Der Kopf war auf ihre Brust gesunken und eine Haarsträhne hing ihr wirr wie ein Spinnennetz in die Stirn. Etwas Schwarzes klebte an ihrer Hüfte. Sah bei näherem Betrachten aus wie der Saugrüssel eines Falters.
»Gott, was für ein Baby!«, ging es Paul durch den Kopf. Ihr Schmollmund schien eben noch sagen zu wollen: »Ich will nach Hause, zu meiner Mom«. Was hatte Ava Davi erzählt? Gerade mal achtzehn? Kein gutes Alter, um mutterseelenallein um die Welt zu reisen. Um ständig auf Diät zu sein.
Um zu sterben.
Leichenflecke waren sichtbar, vor allem an den Beinen.

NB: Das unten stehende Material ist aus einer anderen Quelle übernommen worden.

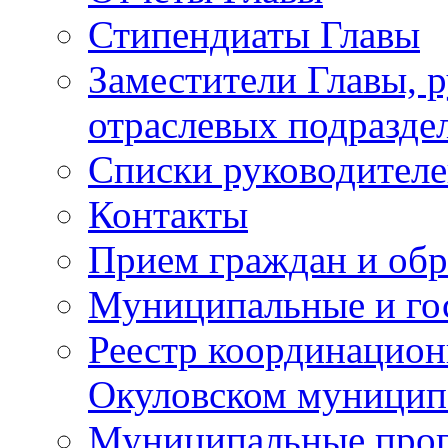
Стипендиаты Главы
Заместители Главы, 
отраслевых подразде
Списки руководителе
Контакты
Прием граждан и об
Муниципальные и го
Реестр координацион
Окуловском муницип
Муниципальные про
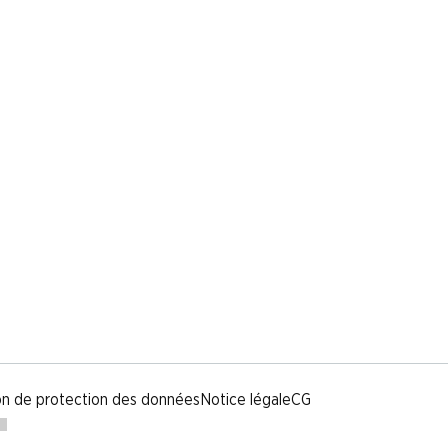
on de protection des données
Notice légale
CG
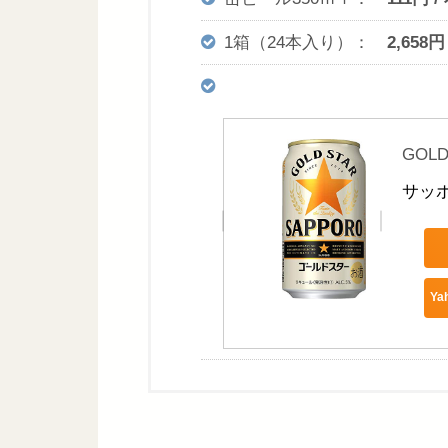
1箱（24本入り）：
2,658円
GOL
サッポロ
Y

»Drei Messerstiche in der Herzgegend«, stellte Craig fest. »zentimetertief. Akkurat gesetzter Abstand. Messer – oder Dolch? Könnten symbolischen Charakter haben.«
Paul nickte. Um die Wunde herum sprossen rote Flecke auf dem Kleid wie ein Tintenbild. Auch aus Suzans Mund rann ein Faden bereits geronnenen Blutes, woraus Paul schloss, dass sie schon einige Stunden als Leiche hier draußen verbracht hatte.
Die Hitze des Tages staute sich innerhalb der Mauern und Paul tupfte sich mit einem Zipfel seines Taschentuchs den Schweiß von der Stirn. In seiner Hosentasche fand er zwei Paar Vinylhandschuhe, die er vorhin dem Handschuhfach des Streifenwagens entnommen hatte. Routiniert zog er sie über, unterdessen Craig erneut an die Vernunft einiger Hartnäckiger appellierte, doch bitte die Polizei ihre Arbeit machen zu lassen und freundlichst das Feld zu räumen.
»Wissen Sie, wir sind sonst wenig bis gar nicht hier draußen«. Ava flüsterte fast. »Die Hoftür ist abgeschlossen. Die meisten Fotografen, mit denen ich zusammenarbeite, bevorzugen unser hauseigenes Fotostudio. Dabei sind die Lichtverhältnisse ideal. Und jetzt, wo der Baum so schön blüht … ein toller Hintergrund für ein besonderes Shooting.«
Sie zog ebenfalls ein Taschentuch hervor und schnäuzte sich kräftig. Pauls Hände begannen in den sterilen Handschuhen zu schwitzen, während er vorsichtig die Leiter nach Spuren abtastete. Er meinte, vorhin einen ganz bestimmten Namen eines Fotografen aus Avas Mund gehört zu haben. Klar und deutlich stand Joe Wisemans Visage vor ihm: der Typ, der einfach die älteren Rechte gehabt und damals Jade frisch von der Uni weg entführt hatte. War der Wahl-New-Yorker hier vor Ort?
»Das geplante Shooting im Hof war also die berühmte Ausnahme?«, spann Paul den Faden weiter und fixierte Ava dabei. Ob dieser Ort unter freiem Himmel eine besondere Rolle bei der Tat gespielt hatte?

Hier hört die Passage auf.